_Given records_
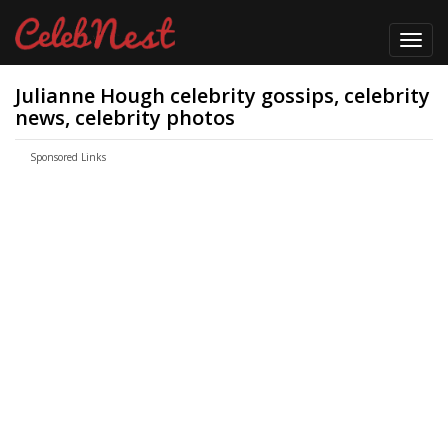
Toggl
navig
Julianne Hough celebrity gossips, celebrity
news, celebrity photos
Sponsored Links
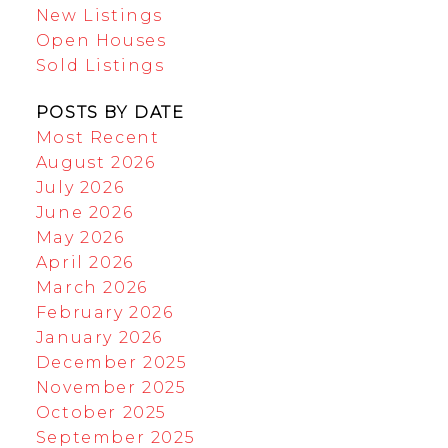
New Listings
Open Houses
Sold Listings
POSTS BY DATE
Most Recent
August 2026
July 2026
June 2026
May 2026
April 2026
March 2026
February 2026
January 2026
December 2025
November 2025
October 2025
September 2025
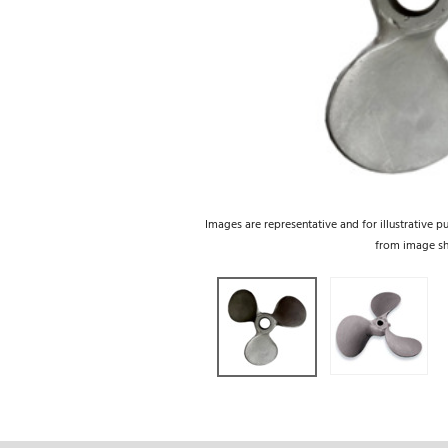
Images are representative and for illustrative p
from image s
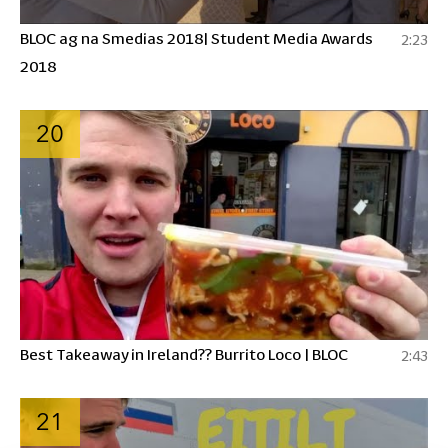
BLOC ag na Smedias 2018| Student Media Awards
2:23
2018
20
Best Takeaway in Ireland?? Burrito Loco | BLOC
2:43
21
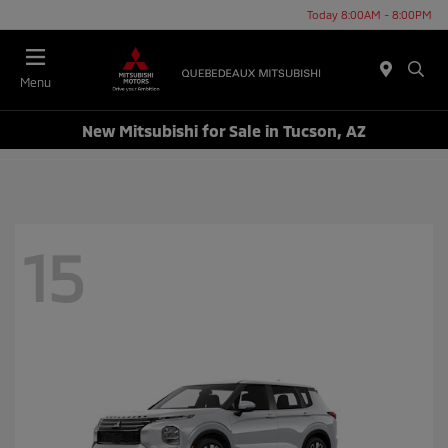
Today 8:00AM - 8:00PM
Menu
New Mitsubishi for Sale in Tucson, AZ
15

_Task to complete_
Go through the material above, and wherever a line holds the word "celebrity", copy it.

_Exercise output_
Julianne Hough celebrity gossips, celebrity
news, celebrity photos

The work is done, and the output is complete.